### DATASET EXCERPTS
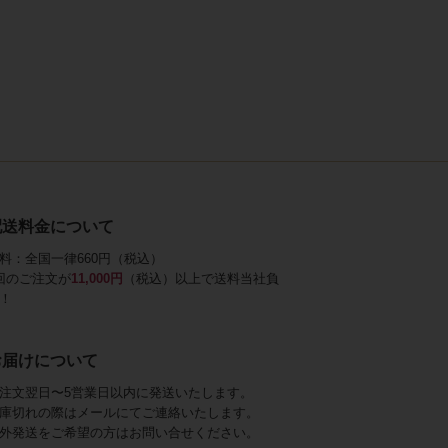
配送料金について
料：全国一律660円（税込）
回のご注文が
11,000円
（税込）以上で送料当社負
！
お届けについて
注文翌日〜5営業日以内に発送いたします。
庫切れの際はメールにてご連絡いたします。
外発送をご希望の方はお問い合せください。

...

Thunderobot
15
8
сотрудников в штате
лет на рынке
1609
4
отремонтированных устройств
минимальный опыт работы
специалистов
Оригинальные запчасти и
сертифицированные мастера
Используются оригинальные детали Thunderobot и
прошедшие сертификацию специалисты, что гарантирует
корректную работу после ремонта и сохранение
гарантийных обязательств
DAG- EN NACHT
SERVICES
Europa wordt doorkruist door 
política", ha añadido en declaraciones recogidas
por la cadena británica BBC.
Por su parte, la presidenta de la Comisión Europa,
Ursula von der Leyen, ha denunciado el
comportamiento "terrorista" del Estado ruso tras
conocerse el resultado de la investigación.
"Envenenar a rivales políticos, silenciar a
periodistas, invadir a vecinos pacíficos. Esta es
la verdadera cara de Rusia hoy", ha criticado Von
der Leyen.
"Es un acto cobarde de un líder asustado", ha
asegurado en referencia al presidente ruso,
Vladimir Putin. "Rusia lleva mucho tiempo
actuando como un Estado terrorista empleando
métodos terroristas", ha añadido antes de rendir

--

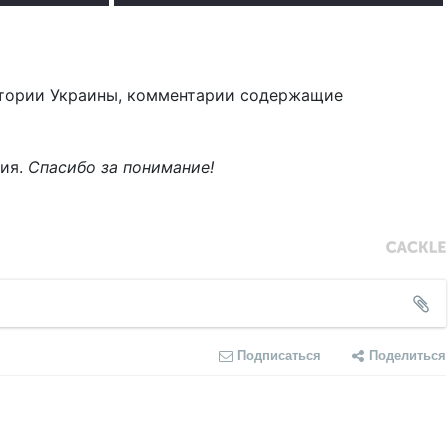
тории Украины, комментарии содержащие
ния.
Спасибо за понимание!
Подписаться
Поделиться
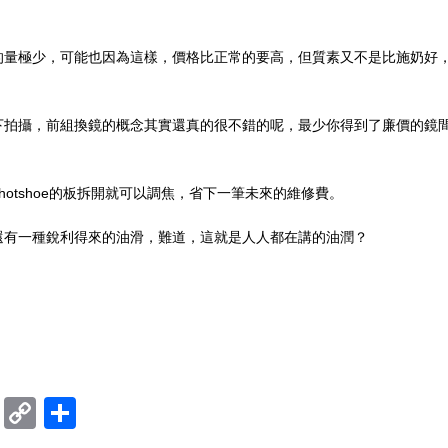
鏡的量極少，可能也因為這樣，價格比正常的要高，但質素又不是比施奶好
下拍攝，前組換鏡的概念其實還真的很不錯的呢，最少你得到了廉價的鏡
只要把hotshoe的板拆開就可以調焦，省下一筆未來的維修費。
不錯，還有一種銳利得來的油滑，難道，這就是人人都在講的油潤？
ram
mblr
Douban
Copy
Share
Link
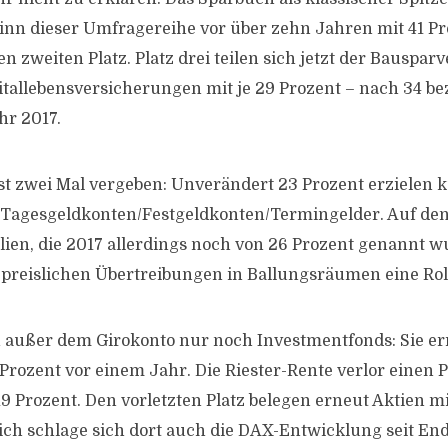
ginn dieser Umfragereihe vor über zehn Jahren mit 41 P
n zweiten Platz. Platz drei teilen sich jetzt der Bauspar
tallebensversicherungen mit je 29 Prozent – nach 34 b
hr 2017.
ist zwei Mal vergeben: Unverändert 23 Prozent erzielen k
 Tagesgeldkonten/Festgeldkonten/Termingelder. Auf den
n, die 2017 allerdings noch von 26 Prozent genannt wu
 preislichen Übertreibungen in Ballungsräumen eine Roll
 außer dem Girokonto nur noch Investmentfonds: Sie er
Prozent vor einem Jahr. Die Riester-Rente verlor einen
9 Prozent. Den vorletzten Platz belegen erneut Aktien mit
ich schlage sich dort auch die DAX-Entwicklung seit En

### THE TASK
Search the preceding listing for "añadido" and extract every line where it is found.

### PROBLEM SOLUTION
política", ha añadido en declaraciones recogidas
métodos terroristas", ha añadido antes de rendir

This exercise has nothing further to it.